Nakes di Puskesmas Kedungdung Sampang Divaksin

Puskesmas Kedungdung
Salah satu nakes di Puskesmas Kedungdung saat disuntik vaksin oleh petugas medis, Jumat (29/1). (FOTO: Arief Tirtana/MI)

maduraindepth.com – Pusat Kesehatan Masyarakat (Puskesmas) Kecamatan Kedungdung melaksanakan vaksinasi COVID-19 bagi seluruh tenaga kesehatan (Nakes), Jumat (29/1). Kegiatan ini akan berlangsung hingga Sabtu (30/1) besok.

Kepala Puskesmas Kedungdung Zahruddin menjelaskan, sebelum vaksinasi dilaksanakan di wilayah kerjanya, pihaknya melakukan sosialisasi terlebih dahulu. Dalam sosialisasi tersebut, pihaknya melibatkan Forkopimcam, pemuda desa, dewan kesehatan rakyat (DKR) dan kementerian agama (Kemenag) Sampang.


Zahruddin memastikan semua Nakes di Puskesmas Kedundung menerima penyuntikan vaksin. Kecuali yang memiliki indikasi penyakit penyerta.

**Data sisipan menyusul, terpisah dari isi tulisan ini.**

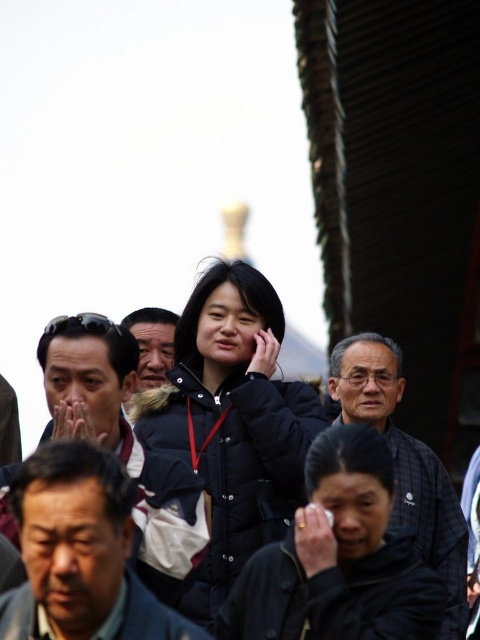 Is matte black jacket at center smaller than dark gray jacket at center?

Incorrect, matte black jacket at center is not smaller in size than dark gray jacket at center.

Can you confirm if matte black jacket at center is shorter than dark gray jacket at center?

No.

This screenshot has width=480, height=640. What do you see at coordinates (124, 444) in the screenshot?
I see `matte black jacket at center` at bounding box center [124, 444].

This screenshot has height=640, width=480. I want to click on matte black jacket at center, so click(124, 444).

Is point (436, 509) farther from camera compared to point (140, 384)?

That is False.

Is point (365, 356) closer to camera compared to point (158, 332)?

Yes, point (365, 356) is closer to viewer.

What do you see at coordinates (405, 464) in the screenshot? I see `plaid fabric shirt at center` at bounding box center [405, 464].

This screenshot has height=640, width=480. What are the coordinates of `plaid fabric shirt at center` in the screenshot? It's located at (405, 464).

Which of these two, matte black jacket at center or plaid fabric shirt at center, stands shorter?

With less height is matte black jacket at center.

Between matte black jacket at center and plaid fabric shirt at center, which one is positioned lower?

matte black jacket at center

Between point (196, 531) and point (379, 368), which one is positioned behind?

The point (379, 368) is behind.

Image resolution: width=480 pixels, height=640 pixels. What are the coordinates of `matte black jacket at center` in the screenshot? It's located at (124, 444). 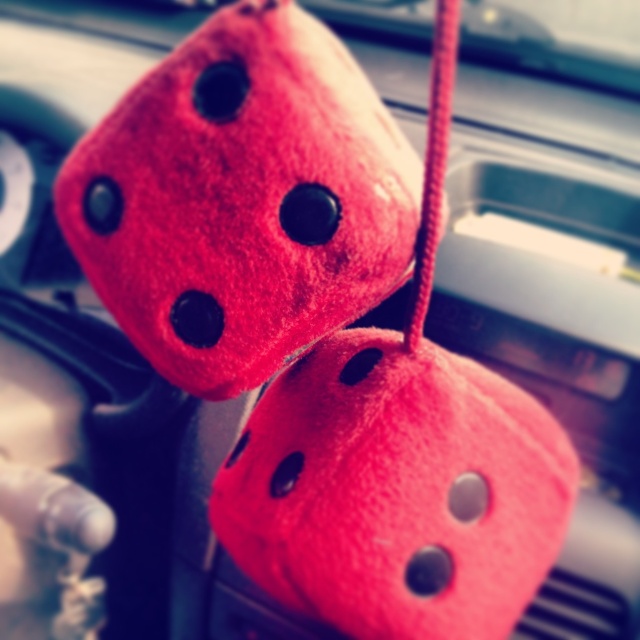 You are sitting in the driver seat of a car and notice a point in the image. The point is located at coordinates point (332,81). Based on the scene description, can you estimate how far this point is from your eyes?

The distance of point (332,81) from viewer is 18.51 inches.

You are sitting in the driver seat of a car and see two points hanging from the dashboard. The first point is at coordinates point (x=372, y=241) and the second point is at point (x=492, y=589). Which point is closer to you?

Point (x=372, y=241) is in front of point (x=492, y=589), so it is closer to you. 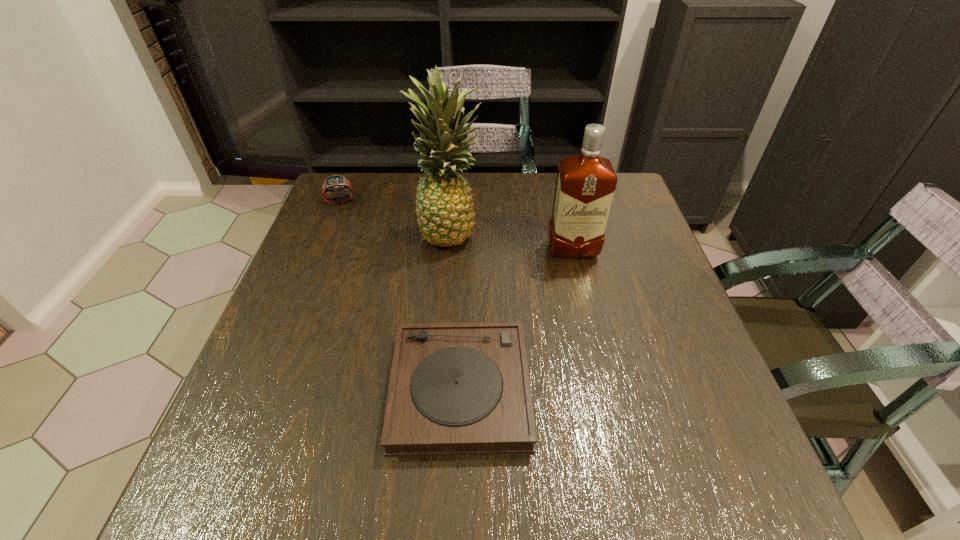 The image size is (960, 540). I want to click on empty location between the tallest object and the rightmost object, so click(512, 241).

Identify the location of empty space that is in between the third shortest object and the nearest object. (516, 320).

Image resolution: width=960 pixels, height=540 pixels. Find the location of `object that stands as the second closest to the leftmost object`. object that stands as the second closest to the leftmost object is located at coordinates (455, 388).

Identify which object is located as the second nearest to the leftmost object. Please provide its 2D coordinates. Your answer should be formatted as a tuple, i.e. [(x, y)], where the tuple contains the x and y coordinates of a point satisfying the conditions above.

[(455, 388)] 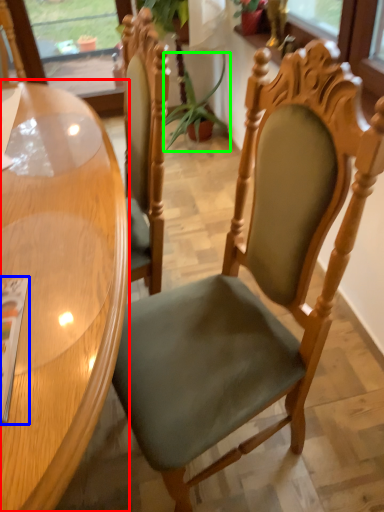 Question: Which is nearer to the table (highlighted by a red box)? magazine (highlighted by a blue box) or plant (highlighted by a green box).

Choices:
 (A) magazine
 (B) plant

Answer: (A) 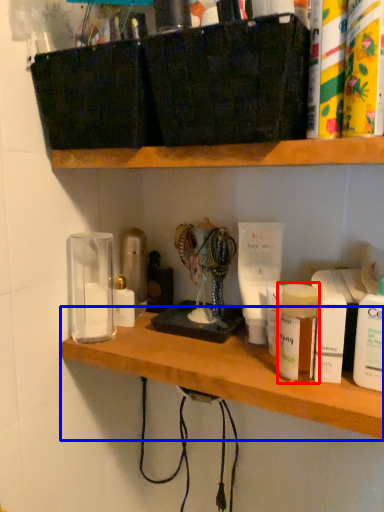 Question: Which object is closer to the camera taking this photo, toiletry (highlighted by a red box) or shelf (highlighted by a blue box)?

Choices:
 (A) toiletry
 (B) shelf

Answer: (B) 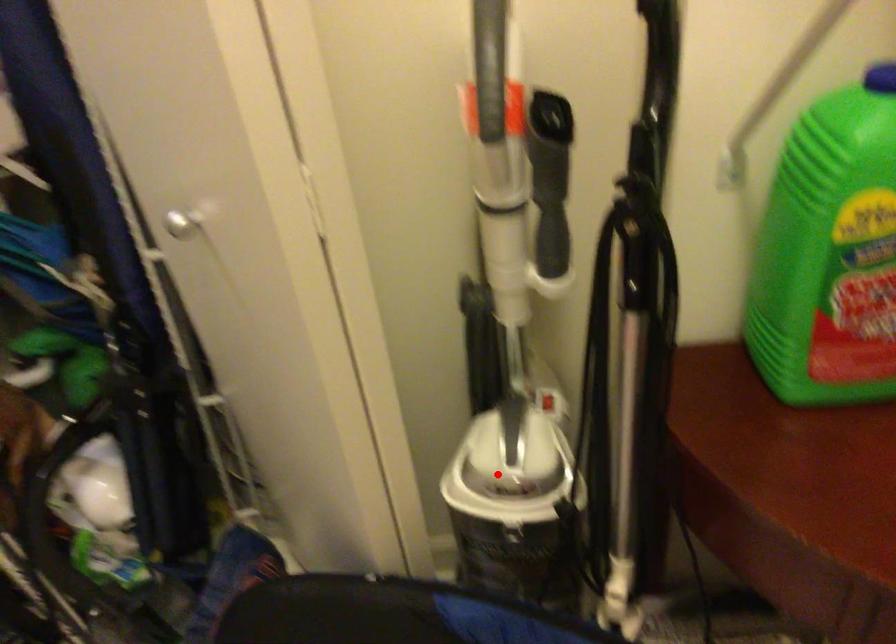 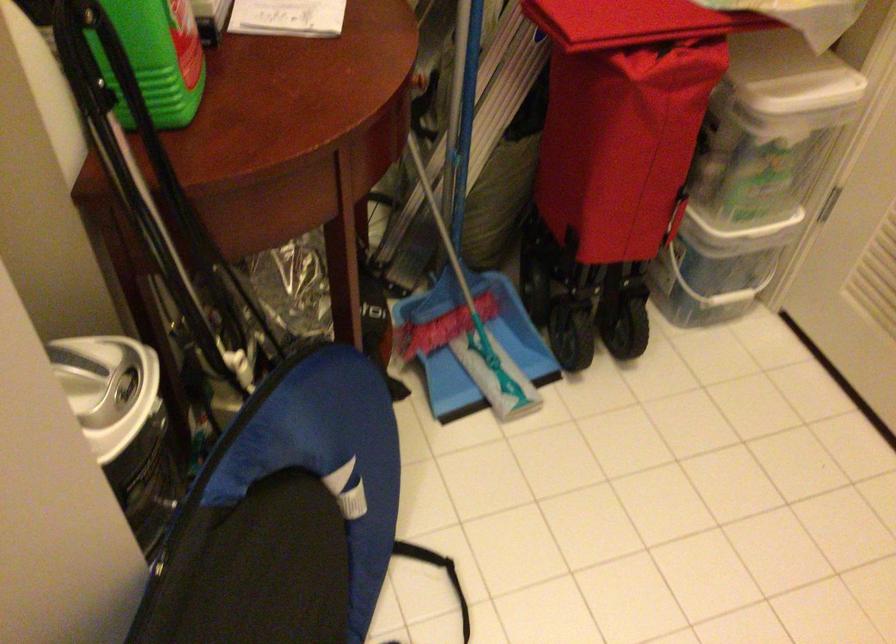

Diharapkan, vaksinasi tersebut bisa menjadi contoh yang baik bagi masyarakat di Kabupaten Sampang. Khususnya di wilayah kerjanya, Puskesmas Kedungdung.

“Vaksinasi ini aman, pemberian vaksin kepada nakes kami konsepnya biar tonton oleh Forkopimcam dan masyarakat khususnya para pemuda. Sebagai Kepala Puskesmas kami berperan untuk mensukseskan pelaksanaan vaksinasi ini,” ujarnya.

Lebih lanjut Zahruddin mengatakan, dirinya akan terus memastikan bahwa pelaksanaan vaksinasi di lingkungan Puskemas Kedungdung tetap terlaksana dengan baik. Meskipun dirinya tidak bisa menerima vaksin lantaran sudah terkonfirmasi positif COVID-19 beberapa waktu lalu.

“Jadi saya hanya bisa mengarahkan dan mengawal agar pelaksanaan vaksinasi terlaksana dengan baik, aman, lancar dan tercapai target,” ucapnya.

Pihaknya sengaja mendesain kegiatan pemberian vaksin Puskesmas Kedungdung dengan suasana yang nyaman. Sehingga, kata Zahruddin, dalam pelaksanaan vaksinasi tidak terkesan menakutkan Nakes dan masyarakat.

Baca juga:  14 Personel Satpol PP Pamekasan Reaktif Covid-19

“Meja empat sebagai alur terakhir terdapat tim yang bertugas sebagai pengawasan apabila terjadi sesuatu pada sasaran. Timnya satu dokter dan satu perawat dengan disiapkannya tempat tidur lengkap dengan perlengkapannya,” ujarnya. (RIF/MH)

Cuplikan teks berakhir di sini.